# WORK REQUEST
Of the lines in the data below, write out exactly those from the one holding "di Sorbolo ringrazia" through the one holding "aus Holz gefertigt wurden und die schweren", both included.

# Dataset records
= = = =

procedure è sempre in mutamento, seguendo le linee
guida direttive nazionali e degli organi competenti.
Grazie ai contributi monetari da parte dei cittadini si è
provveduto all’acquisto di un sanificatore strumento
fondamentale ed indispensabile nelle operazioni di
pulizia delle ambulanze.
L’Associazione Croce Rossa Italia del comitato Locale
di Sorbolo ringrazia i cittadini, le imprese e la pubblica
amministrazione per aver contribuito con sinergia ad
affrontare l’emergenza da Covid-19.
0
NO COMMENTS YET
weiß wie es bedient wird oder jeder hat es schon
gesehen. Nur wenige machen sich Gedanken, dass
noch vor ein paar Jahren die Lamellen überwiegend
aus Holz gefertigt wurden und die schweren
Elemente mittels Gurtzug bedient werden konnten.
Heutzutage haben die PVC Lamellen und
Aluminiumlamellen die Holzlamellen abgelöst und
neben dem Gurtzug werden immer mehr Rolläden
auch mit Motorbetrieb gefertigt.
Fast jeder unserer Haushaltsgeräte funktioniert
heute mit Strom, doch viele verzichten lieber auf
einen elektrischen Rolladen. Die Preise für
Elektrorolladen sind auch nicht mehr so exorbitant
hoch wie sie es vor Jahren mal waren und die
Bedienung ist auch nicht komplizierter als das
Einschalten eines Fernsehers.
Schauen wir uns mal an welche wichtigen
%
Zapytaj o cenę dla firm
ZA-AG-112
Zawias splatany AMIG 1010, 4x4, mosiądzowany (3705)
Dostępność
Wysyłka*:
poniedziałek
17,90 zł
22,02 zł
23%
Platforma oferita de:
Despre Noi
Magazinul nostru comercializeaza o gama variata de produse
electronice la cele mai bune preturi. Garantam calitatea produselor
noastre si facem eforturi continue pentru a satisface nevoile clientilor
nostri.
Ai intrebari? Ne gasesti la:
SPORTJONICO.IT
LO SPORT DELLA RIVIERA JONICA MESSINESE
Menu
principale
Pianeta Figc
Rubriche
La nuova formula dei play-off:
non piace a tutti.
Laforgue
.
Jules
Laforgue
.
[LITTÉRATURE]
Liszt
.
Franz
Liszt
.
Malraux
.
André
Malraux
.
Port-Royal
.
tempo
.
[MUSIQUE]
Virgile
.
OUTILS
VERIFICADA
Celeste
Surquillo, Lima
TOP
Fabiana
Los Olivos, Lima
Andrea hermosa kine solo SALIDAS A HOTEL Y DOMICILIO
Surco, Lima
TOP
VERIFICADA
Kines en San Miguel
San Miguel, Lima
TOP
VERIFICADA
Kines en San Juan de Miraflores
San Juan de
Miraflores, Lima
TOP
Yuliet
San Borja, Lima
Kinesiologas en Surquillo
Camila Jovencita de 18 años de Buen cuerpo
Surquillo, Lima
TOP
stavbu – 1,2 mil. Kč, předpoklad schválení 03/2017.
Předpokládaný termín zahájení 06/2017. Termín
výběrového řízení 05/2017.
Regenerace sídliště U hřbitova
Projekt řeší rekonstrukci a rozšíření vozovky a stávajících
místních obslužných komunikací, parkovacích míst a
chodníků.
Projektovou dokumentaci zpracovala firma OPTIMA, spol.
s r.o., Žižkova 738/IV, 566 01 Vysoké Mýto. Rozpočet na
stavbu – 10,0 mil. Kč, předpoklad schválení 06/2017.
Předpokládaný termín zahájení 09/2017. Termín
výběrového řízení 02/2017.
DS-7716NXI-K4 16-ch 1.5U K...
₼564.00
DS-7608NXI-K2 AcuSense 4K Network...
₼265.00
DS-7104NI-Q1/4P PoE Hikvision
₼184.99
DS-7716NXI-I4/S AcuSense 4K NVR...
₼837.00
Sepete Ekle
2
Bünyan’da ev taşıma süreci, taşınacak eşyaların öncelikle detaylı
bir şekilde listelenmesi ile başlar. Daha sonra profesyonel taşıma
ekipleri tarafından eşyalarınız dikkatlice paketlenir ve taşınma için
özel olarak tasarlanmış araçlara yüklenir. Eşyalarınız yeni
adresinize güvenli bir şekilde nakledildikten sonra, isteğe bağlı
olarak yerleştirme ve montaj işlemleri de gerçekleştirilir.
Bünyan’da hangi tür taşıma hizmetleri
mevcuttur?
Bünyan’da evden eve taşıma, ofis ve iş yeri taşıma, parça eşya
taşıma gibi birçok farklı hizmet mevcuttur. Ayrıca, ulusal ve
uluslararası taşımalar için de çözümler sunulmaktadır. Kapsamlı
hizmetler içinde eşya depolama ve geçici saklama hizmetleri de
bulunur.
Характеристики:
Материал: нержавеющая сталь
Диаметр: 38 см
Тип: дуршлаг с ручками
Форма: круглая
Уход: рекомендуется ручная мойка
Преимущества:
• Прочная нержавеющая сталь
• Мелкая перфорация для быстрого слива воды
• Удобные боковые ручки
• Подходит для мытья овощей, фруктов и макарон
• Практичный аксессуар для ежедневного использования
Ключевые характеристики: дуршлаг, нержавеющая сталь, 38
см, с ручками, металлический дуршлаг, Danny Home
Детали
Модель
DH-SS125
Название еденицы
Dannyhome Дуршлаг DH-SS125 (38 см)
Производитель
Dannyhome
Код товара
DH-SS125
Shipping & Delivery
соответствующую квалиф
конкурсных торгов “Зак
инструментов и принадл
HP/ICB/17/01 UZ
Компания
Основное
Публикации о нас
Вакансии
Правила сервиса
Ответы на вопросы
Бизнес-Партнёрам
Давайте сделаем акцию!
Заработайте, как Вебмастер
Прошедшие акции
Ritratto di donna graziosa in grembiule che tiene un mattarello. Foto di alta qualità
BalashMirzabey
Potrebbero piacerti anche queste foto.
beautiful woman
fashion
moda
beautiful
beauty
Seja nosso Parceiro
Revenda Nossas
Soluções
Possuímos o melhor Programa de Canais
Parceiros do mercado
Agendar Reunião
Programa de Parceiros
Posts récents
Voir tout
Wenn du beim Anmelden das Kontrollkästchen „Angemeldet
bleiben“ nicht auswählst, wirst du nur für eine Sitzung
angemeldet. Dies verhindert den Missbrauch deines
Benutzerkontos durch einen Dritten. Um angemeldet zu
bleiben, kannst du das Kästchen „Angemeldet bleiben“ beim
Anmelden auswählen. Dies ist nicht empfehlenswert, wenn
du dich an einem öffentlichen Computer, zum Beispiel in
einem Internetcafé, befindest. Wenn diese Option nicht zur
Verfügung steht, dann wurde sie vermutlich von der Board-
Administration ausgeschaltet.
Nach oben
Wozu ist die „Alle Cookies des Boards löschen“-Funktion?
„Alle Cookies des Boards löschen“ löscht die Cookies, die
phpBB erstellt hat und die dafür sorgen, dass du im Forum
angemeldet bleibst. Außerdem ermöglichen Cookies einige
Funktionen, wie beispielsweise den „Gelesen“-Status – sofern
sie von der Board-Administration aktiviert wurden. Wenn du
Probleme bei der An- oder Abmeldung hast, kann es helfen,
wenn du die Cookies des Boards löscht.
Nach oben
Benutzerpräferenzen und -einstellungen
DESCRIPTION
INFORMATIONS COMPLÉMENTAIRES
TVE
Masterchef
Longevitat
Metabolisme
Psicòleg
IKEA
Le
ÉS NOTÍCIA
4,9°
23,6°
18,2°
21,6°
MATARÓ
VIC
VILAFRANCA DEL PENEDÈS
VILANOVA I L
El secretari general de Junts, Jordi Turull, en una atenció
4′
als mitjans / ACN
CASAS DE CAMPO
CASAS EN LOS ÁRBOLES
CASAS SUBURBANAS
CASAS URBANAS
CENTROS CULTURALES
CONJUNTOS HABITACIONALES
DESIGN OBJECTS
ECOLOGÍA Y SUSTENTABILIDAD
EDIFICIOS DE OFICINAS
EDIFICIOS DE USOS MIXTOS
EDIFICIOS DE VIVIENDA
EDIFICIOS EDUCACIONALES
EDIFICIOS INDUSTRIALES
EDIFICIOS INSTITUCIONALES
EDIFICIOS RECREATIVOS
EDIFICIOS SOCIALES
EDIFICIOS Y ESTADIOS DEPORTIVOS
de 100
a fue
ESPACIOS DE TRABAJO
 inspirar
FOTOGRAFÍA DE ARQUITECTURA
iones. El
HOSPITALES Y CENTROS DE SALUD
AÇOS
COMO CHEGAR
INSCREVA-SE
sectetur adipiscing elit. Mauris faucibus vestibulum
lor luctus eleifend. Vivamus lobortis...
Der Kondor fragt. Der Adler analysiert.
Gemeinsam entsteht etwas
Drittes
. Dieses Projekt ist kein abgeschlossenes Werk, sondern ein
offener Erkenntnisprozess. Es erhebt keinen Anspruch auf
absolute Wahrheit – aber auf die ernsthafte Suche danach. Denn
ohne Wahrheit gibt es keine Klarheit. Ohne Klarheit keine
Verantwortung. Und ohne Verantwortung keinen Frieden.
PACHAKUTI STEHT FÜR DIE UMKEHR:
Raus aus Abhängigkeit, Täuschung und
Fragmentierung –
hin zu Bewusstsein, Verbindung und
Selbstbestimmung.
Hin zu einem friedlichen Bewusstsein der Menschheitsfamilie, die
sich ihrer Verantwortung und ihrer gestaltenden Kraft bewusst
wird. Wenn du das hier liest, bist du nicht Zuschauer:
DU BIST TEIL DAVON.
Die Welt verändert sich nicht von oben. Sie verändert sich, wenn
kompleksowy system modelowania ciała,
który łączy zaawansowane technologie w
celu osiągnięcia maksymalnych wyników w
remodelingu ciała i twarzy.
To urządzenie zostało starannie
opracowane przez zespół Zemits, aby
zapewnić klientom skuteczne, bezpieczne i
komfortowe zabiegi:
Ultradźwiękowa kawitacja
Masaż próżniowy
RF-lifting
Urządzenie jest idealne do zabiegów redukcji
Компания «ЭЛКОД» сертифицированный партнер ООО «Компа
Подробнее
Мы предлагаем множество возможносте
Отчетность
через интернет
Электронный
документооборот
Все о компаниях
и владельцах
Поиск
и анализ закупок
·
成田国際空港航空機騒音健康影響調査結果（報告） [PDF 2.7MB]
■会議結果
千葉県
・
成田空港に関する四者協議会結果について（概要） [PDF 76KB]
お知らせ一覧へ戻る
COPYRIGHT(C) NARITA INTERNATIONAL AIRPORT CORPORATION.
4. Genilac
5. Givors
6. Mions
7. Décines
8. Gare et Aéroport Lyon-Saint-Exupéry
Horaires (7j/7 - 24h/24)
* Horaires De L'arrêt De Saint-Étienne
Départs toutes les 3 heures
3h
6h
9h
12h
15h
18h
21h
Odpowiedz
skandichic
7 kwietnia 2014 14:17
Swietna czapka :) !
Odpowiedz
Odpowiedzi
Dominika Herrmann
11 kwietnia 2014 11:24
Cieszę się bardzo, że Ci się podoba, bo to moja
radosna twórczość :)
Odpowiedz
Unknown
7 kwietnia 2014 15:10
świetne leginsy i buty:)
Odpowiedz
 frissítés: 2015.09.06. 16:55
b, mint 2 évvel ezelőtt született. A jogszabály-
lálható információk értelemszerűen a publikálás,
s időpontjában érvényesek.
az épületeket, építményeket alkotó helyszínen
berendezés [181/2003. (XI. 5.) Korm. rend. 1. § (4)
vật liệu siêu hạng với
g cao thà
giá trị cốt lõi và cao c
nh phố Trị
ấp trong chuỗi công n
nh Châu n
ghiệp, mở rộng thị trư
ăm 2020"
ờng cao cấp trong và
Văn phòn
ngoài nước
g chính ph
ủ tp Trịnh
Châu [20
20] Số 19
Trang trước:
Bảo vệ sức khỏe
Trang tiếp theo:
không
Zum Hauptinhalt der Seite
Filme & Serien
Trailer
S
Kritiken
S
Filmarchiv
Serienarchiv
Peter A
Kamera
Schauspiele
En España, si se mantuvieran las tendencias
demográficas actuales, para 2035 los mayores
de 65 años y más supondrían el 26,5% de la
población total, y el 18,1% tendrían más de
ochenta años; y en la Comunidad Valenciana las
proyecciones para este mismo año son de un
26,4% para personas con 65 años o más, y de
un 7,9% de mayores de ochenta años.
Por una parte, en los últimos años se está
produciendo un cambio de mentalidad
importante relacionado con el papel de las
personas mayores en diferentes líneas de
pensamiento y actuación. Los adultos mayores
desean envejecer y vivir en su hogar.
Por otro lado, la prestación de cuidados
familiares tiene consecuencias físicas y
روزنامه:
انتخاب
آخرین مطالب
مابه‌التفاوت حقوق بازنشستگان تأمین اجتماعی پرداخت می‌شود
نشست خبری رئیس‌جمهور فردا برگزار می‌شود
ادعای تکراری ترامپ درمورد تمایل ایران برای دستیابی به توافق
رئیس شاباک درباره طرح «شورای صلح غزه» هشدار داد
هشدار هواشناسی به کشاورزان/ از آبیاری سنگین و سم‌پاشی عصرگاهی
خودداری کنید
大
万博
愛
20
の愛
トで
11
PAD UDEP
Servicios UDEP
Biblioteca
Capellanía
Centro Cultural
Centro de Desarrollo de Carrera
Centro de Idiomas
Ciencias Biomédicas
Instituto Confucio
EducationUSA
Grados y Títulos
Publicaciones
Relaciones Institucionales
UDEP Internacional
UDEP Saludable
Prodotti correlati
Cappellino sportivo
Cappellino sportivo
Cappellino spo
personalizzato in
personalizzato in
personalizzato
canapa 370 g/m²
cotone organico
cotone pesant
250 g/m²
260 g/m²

= = = =

# WRITTEN RESPONSE
di Sorbolo ringrazia i cittadini, le imprese e la pubblica
amministrazione per aver contribuito con sinergia ad
affrontare l’emergenza da Covid-19.
0
NO COMMENTS YET
weiß wie es bedient wird oder jeder hat es schon
gesehen. Nur wenige machen sich Gedanken, dass
noch vor ein paar Jahren die Lamellen überwiegend
aus Holz gefertigt wurden und die schweren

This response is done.